In 1960, the atmosphere contained 320 parts per million of carbon dioxide. Today, that level has reached 408. Scientists generally regard 350 as the safe level.

“Humans are a major contributor of carbon dioxide,” Boylen said, “and science shows that.”

Boylen said research conducted on 600,000-year-old ice cores from glaciers and ice sheets shows “there have been many periods of glaciation and ups and downs.” Global temperature and carbon dioxide have been coupled—rising and falling together. Carbon dioxide levels even differ throughout the year, as the earth breathes in and out. 

“But the trend is up. It’s changed dramatically,” he explained. “There was nothing recent—until human years.”

In the 1800s, with the onset of the Industrial Revolution, Boylen said humans began to burn fossil fuels. 

Although natural processes like respiration and volcanic eruptions can increase carbon dioxide concentration, deforestation and the burning of fossil fuels for electricity, transportation, industry and more can exacerbate that.

“There are benefits of fossil fuels,” Boylen said, listing cheap electricity and fuel, as well as the creation of plastic and other synthetic materials, as examples. “They’re difficult to live without.”

But is it worth it, he questioned?

Seventeen of the 18 hottest years on record have occurred since 2001. Sea levels are rising, while sea ice, as well as the glaciers and ice sheets on land, are decreasing.

“Just the color of the ice reflects more heat,” Boylen said. “Water warms nine times faster.”

When extra heat goes to the oceans, he said the warmer water creates more fuel, causing heavier rains and higher storm surges.
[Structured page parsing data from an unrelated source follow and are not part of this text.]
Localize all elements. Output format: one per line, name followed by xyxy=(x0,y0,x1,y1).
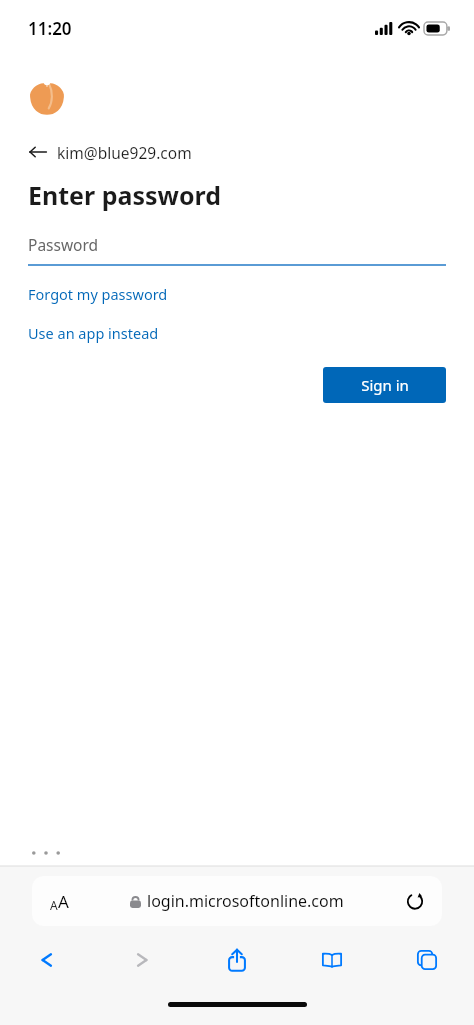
staticText: kim@blue929.com xyxy=(57,142,192,163)
button[interactable]: Bookmarks xyxy=(303,937,361,983)
staticText: A xyxy=(50,897,58,913)
staticText: Password xyxy=(28,234,99,255)
staticText: Use an app instead xyxy=(28,323,159,343)
button[interactable]: Forgot my password xyxy=(28,284,168,304)
button[interactable]: Tabs xyxy=(398,937,456,983)
staticText: login.microsoftonline.com xyxy=(147,890,344,912)
button[interactable]: Text size options xyxy=(32,876,442,926)
staticText: A xyxy=(58,890,69,913)
button[interactable]: Reload page xyxy=(402,888,428,914)
other: Text size options xyxy=(50,890,69,913)
button[interactable]: Password xyxy=(28,234,446,266)
staticText: 11:20 xyxy=(28,17,72,40)
button[interactable]: Back xyxy=(28,138,192,166)
button[interactable]: Forward xyxy=(113,937,171,983)
button[interactable]: Back xyxy=(18,937,76,983)
staticText: Sign in xyxy=(361,375,409,395)
staticText: Enter password xyxy=(28,178,222,212)
button[interactable]: Sign in xyxy=(323,367,446,403)
other: Back xyxy=(28,142,48,162)
button[interactable]: Share xyxy=(208,937,266,983)
button[interactable]: Use an app instead xyxy=(28,323,159,343)
staticText: Forgot my password xyxy=(28,284,168,304)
Hurricanes become deadlier.

Boylen said people have also noticed changes in snow and rainfall. Plant life cycles—for example, when trees bud and leaf out—have changed, too. Soil moisture is lessening, affecting food supplies. 

“For every degree of warming, there’s a 10 to 12 percent increase of lightning strikes,” he added, which increases the risk of fire.

Some areas in the world are running out of water. This, said Boylen, could spur conflicts and wars, even render some regions uninhabitable. People may be forced to migrate.

“These are some of the poorest places on the planet and some of the highest populations,” he said. “They won’t be able to cope with it.”

In other areas, people are losing their homes and lands to encroaching sea levels. In one graphic Boylen showed, Miami and New York City were listed among the 10 cities in the world most at risk from rising sea levels by 2070. Boylen said people should think of the high populations and trillions of dollars worth of exposed assets in those areas.

“Who pays for that?” he wondered.

There are also implications for global health, Boylen said.

“Around here, fewer cold weather days means more ticks,” he remarked. “Lyme disease cases are on the rise. That’s a reality around here.”

Boylen said climate change isn’t “right across the board.” Every thing, every place, doesn’t change the same. People often wonder if it’s really the climate, or simply the weather, that’s responsible.

He told people to liken weather to a person’s mood, while climate is more like their personality. Climate, he said, “is the overall, general way you are, versus your mood that day.”

Weather, he explained, is a three-inch rainfall, while climate doubles the frequency of three-inch rainfalls.

“If you look at the data points over time, that’s climate,” he said.

There are steps people can take to help. Boylen advocated for people to be water wise, reduce waste and use cleaner forms of energy. 

“Plant a tree,” he stressed. “They take carbon dioxide and put it into the ground.”

He noted green energy, like wind and solar power, has grown in popularity. Careers in those fields have grown too. Businesses, as well as individual cities, are taking steps to become more efficient. 

“When I look at climate change science, sometimes I get down,” Boylen admitted, “but there are positives. People have to speak about it, move it forward. It’s important to have hope.”